JavaScript Synchronous vs. Asynchronous

JavaScript is single-threaded — it can only do one thing at a time.

But real programs need to handle things like network requests, timers, and file reads. If any of those blocked the thread while waiting, the page would freeze and nothing else could run.

That's the problem asynchronous JavaScript solves.

• What Is Synchronous
• What Is Asynchronous
• The Event Loop
• Common Async Operations
• Ways to Handle Async Code

What Is Synchronous

Synchronous code runs line by line, in order. Each line waits for the previous one to finish before moving on.

console.log("First");
console.log("Second");
console.log("Third");

Output:

First
Second
Third

Straightforward — but if one line takes a long time (like waiting for a server response), everything else has to wait. The whole thread is blocked until it's done.

What Is Asynchronous

Asynchronous code doesn't wait. It kicks off an operation, moves on, and comes back to handle the result when it's ready.

console.log("Start");

setTimeout(function () {
  console.log("setTimeout fires");
}, 1000);

console.log("End");

Output:

Start
End
setTimeout fires

setTimeout doesn't block anything. JavaScript logs "End" immediately, then comes back to run the callback after 1 second.

The Event Loop

The mechanism that makes all of this work is the Event Loop.

JavaScript's runtime has a few moving parts:

• Call Stack — where synchronous code runs, one task at a time
• Web APIs — browser-provided features like setTimeout, fetch, and DOM events that run in the background
• Task Queue — once a Web API operation completes, its callback is placed here to wait
• Event Loop — continuously watches the Call Stack; when it's empty, it pushes the next task from the Task Queue in

Here's a concrete example:

console.log("A");

setTimeout(function () {
  console.log("B");
}, 0);

console.log("C");

Output:

A
C
B

Even with a 0 delay, "B" runs last. The setTimeout callback is handed off to the Web APIs, then queued in the Task Queue. The Event Loop only pushes it onto the Call Stack once "A" and "C" have already run.

Common Async Operations

Most async work in JavaScript falls into a few categories:

• setTimeout / setInterval — timers
• fetch — network requests
• DOM events — user interactions like click and input
• Promise — a wrapper for async operations
• async / await — cleaner syntax for working with Promises

// Timer
setTimeout(() => {
  console.log("runs after 1 second");
}, 1000);

// Network request
fetch("https://api.example.com/data")
  .then(response => response.json())
  .then(data => console.log(data));

// DOM event
button.addEventListener("click", () => {
  console.log("button clicked");
});

Ways to Handle Async Code

There are three main approaches.
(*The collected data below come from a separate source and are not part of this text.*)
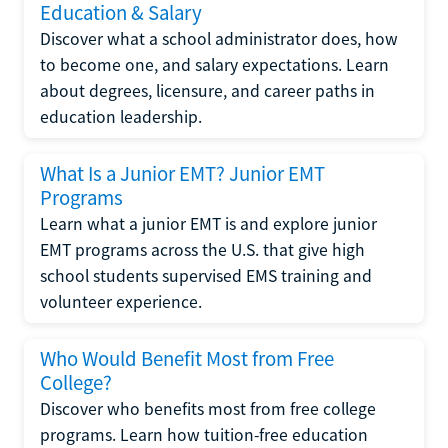
Education & Salary
Discover what a school administrator does, how
to become one, and salary expectations. Learn
about degrees, licensure, and career paths in
education leadership.
What Is a Junior EMT? Junior EMT
Programs
Learn what a junior EMT is and explore junior
EMT programs across the U.S. that give high
school students supervised EMS training and
volunteer experience.
Who Would Benefit Most from Free
College?
Discover who benefits most from free college
programs. Learn how tuition-free education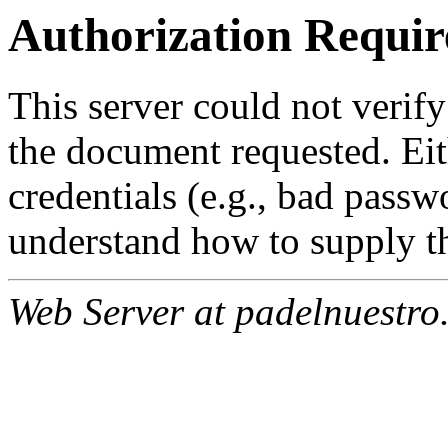
Authorization Requir
This server could not verify
the document requested. Ei
credentials (e.g., bad passw
understand how to supply th
Web Server at padelnuestro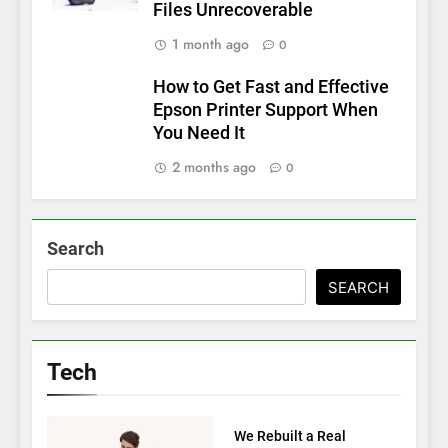
Files Unrecoverable
1 month ago
0
How to Get Fast and Effective
Epson Printer Support When
You Need It
2 months ago
0
Search
SEARCH
Tech
TECH
We Rebuilt a Real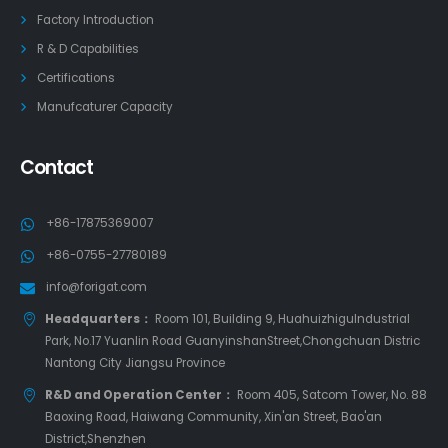
Factory Introduction
R & D Capabilities
Certifications
Manufcaturer Capacity
Contact
+86-17875369007
+86-0755-27780189
info@forigat.com
Headquarters：
Room 101, Building 9, HuahuizhiguIndustrial
Park, No.17 Yuanlin Road GuanyinshanStreet,Chongchuan Distric
Nantong City Jiangsu Province
R&D and Operation Center：
Room 405, Satcom Tower, No. 88
Baoxing Road, Haiwang Community, Xin'an Street, Bao'an
District,Shenzhen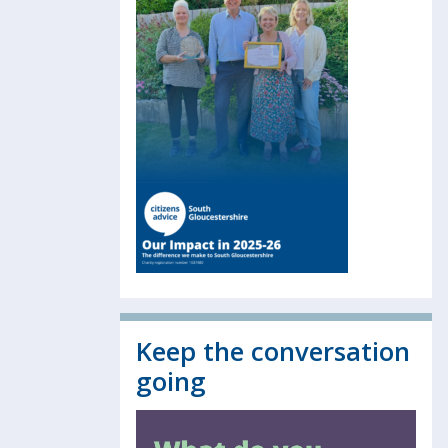
Keep the conversation
going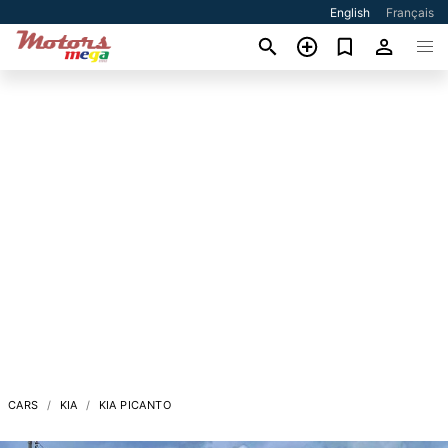
English
Français
CARS
KIA
KIA PICANTO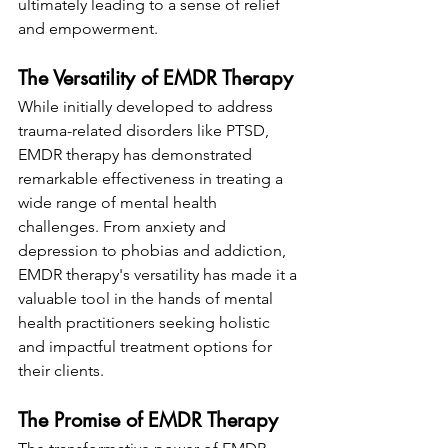
ultimately leading to a sense of relief 
and empowerment.
The Versatility of EMDR Therapy
While initially developed to address 
trauma-related disorders like PTSD, 
EMDR therapy has demonstrated 
remarkable effectiveness in treating a 
wide range of mental health 
challenges. From anxiety and 
depression to phobias and addiction, 
EMDR therapy's versatility has made it a 
valuable tool in the hands of mental 
health practitioners seeking holistic 
and impactful treatment options for 
their clients.
The Promise of EMDR Therapy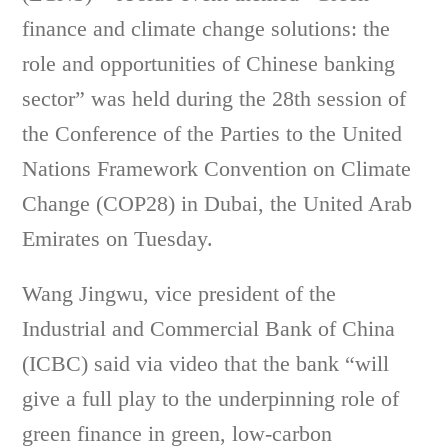
finance and climate change solutions: the
role and opportunities of Chinese banking
sector” was held during the 28th session of
the Conference of the Parties to the United
Nations Framework Convention on Climate
Change (COP28) in Dubai, the United Arab
Emirates on Tuesday.
Wang Jingwu, vice president of the
Industrial and Commercial Bank of China
(ICBC) said via video that the bank “will
give a full play to the underpinning role of
green finance in green, low-carbon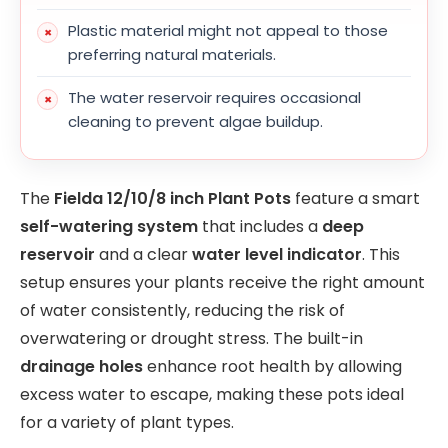
Plastic material might not appeal to those
preferring natural materials.
The water reservoir requires occasional
cleaning to prevent algae buildup.
The
Fielda 12/10/8 inch Plant Pots
feature a smart
self-watering system
that includes a
deep
reservoir
and a clear
water level indicator
. This
setup ensures your plants receive the right amount
of water consistently, reducing the risk of
overwatering or drought stress. The built-in
drainage holes
enhance root health by allowing
excess water to escape, making these pots ideal
for a variety of plant types.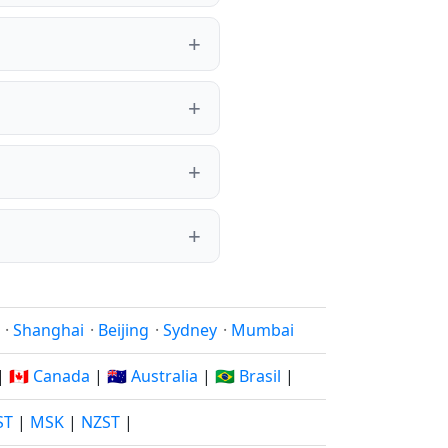
·
Shanghai
·
Beijing
·
Sydney
·
Mumbai
|
🇨🇦 Canada
|
🇦🇺 Australia
|
🇧🇷 Brasil
|
ST
|
MSK
|
NZST
|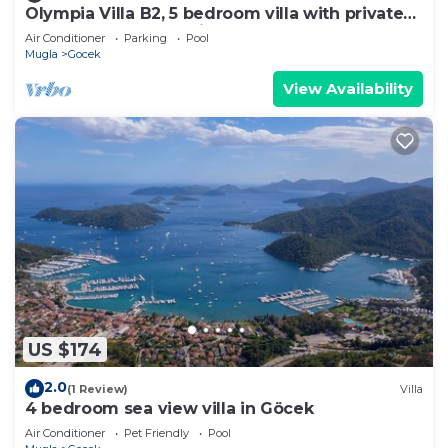
Olympia Villa B2, 5 bedroom villa with private
pool, 5 km to Oludeniz Beach
Air Conditioner
Parking
Pool
Mugla
Gocek
View Availability
US $174
2.0
(1 Review)
Villa
4 bedroom sea view villa in Göcek
Air Conditioner
Pet Friendly
Pool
Each one was introduced to address the shortcomings of the one before it.

Callbacks

The original approach — pass a function as an argument, and call it when the operation is done:

function fetchData(callback) {
  setTimeout(function () {
    callback("data");
  }, 1000);
}

fetchData(function (data) {
  console.log(data); // "data"
});

Works fine for simple cases. But nest a few of these together and you end up with Callback Hell:

fetchUser(function (user) {
  fetchPosts(user.id, function (posts) {
    fetchComments(posts[0].id, function (comments) {
      console.log(comments);
    });
  });
});

Hard to read, hard to maintain.

Promises

Introduced in ES6, Promises give async code more structure:

fetch("https://api.example.com/data")
  .then(response => response.json())
  .then(data => console.log(data))
  .catch(error => console.error(error));

Chaining .then() calls is much cleaner than nested callbacks.

async / await

Introduced in ES2017, async/await lets you write async code that reads like synchronous code:

async function getData() {
  try {
    const response = await fetch("https://api.example.com/data");
    const data = await response.json();
    console.log(data);
  } catch (error) {
    console.error(error);
  }
}

getData();

await pauses the function until the Promise resolves — but it doesn't block the rest of the program. It can only be used inside an async function.

Conclusion

JavaScript's async model is what lets a single-threaded language handle real-world workloads without grinding to a halt. Understanding it is essential for writing JavaScript that actually works the way you expect.